A street vendor and a cart during a protest near City Hall in 2012. One of the bills expected to pass will decrease the maximum fine from $1,000 to $500 and change the way penalties are assessed. (Benjamin Chasteen/The Epoch Times)

NEW YORK—Legislation that would ease fines on street vendors is expected to be passed by the New York City Council after two years of waiting. 

Street vendors and their organizing group, the Street Vendor Project, have protested what they believe are excessive fines—typically $1,000 for petty violations. City councilmembers introduced bills in 2010 attempting to curb the fines and clarify the rules, but no action has taken place on these bills since then, apart from a hearing on the topic last spring.

Now, the City Council will pass some of the proposed bills, one of which will decrease the maximum fine from $1,000 to $500 and change the way penalties are assessed, so fines would increase for repeat violations.

“Today the system is broken—fines are not paid, rules are frequently misunderstood or inconsistently enforced,” said Councilman Daniel Garodnick in a telephone interview. “We wanted to add consistency and fairness to the law and ensure that fines actually get paid.”

Other bills relating to street vendors also expected to pass include one co-sponsored by Garodnick that ties violations from vendors to the person who holds the permit for the cart.

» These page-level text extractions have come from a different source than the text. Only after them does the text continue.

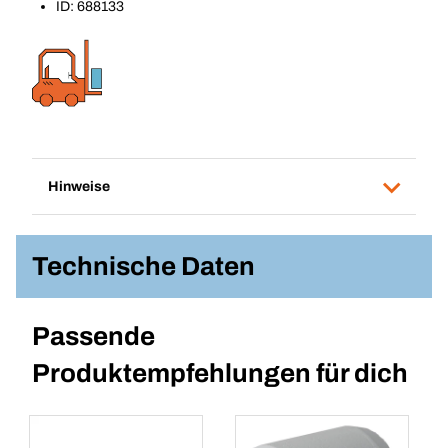
ID: 688133
Hinweise
Technische Daten
Passende
Produktempfehlungen für dich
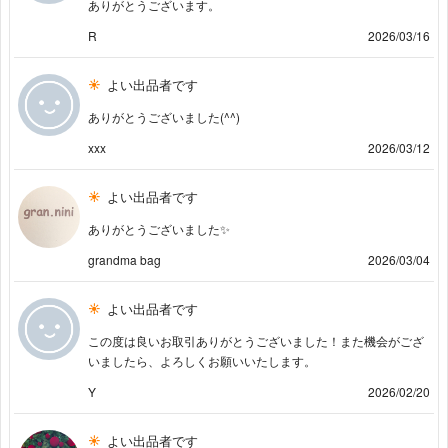
ありがとうございます。
R
2026/03/16
よい出品者です
ありがとうございました(^^)
xxx
2026/03/12
よい出品者です
ありがとうございました✨
grandma bag
2026/03/04
よい出品者です
この度は良いお取引ありがとうございました！また機会がござ
いましたら、よろしくお願いいたします。
Y
2026/02/20
よい出品者です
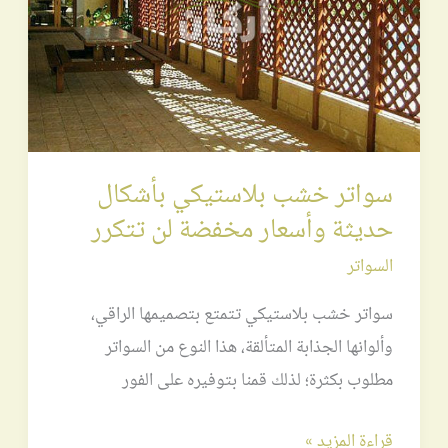
حديثة
وأسعار
مخفضة
لن
تتكرر
سواتر خشب بلاستيكي بأشكال
حديثة وأسعار مخفضة لن تتكرر
السواتر
سواتر خشب بلاستيكي تتمتع بتصميمها الراقي،
وألوانها الجذابة المتألقة، هذا النوع من السواتر
مطلوب بكثرة؛ لذلك قمنا بتوفيره على الفور
قراءة المزيد »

“You do two things: First, you encourage self policing by permit holders of the people who are operating their carts, and you also put them on the hook for getting fines paid,” Garodnick said. 

The maximum fine bill was introduced in 2010 and another in early 2011, but many wonder why it has taken so long to pass them. 

“There’s a lot of bills, and they take time to vet, to think about, to consider the various angles,” said Garodnick. “Sometimes these things move faster than others, but because there were just so many bills here, we needed to take our time to get it right.”

James Williams, 50, a street vendor selling gloves, scarves, and other general merchandise around Union Square, is on the Leadership Board of the Street Vendor Project, and he said that he is excited for the bills to pass.

“It’s a fantastic thing to happen for us and for all the street vendors in New York,” he said in a telephone interview. 

The bills will definitely pass, according to Williams, because the majority of councilmembers have signed on as cosponsors. For instance, 32 out of 51 councilmembers have signed the bill that would decrease the maximum fine. 

The maximum fine decrease “will go a long way towards making life a little easier on hardworking vendors,” said Councilman Stephen Levin, one of the cosponsors, in a Feb. 21 press release.

Not everyone is pleased, though. Mayor Michael Bloomberg said at an unrelated event on Thursday that reducing the fines is “one of the stupider things I have ever heard.”

“We want the rules in place—we want people to follow the rules,” he said. “If you reduce the fines, they will follow them less.” 

“If anything, you should raise the fines,” he added, saying that he will veto the bill. If the mayor vetoes a bill, it returns to the City Council, where a two-thirds majority is then needed to absolve the veto. 

Bloomberg had more to say:

“The public should understand exactly what this bill is about. It is to not protect the public—it is to protect the vendors. I can’t imagine why anyone would think [that] if [you] reduce the fines, people are going to follow something more. It doesn’t make any sense in your personal life, and it doesn’t make any sense in the vendors’ [lives] either.”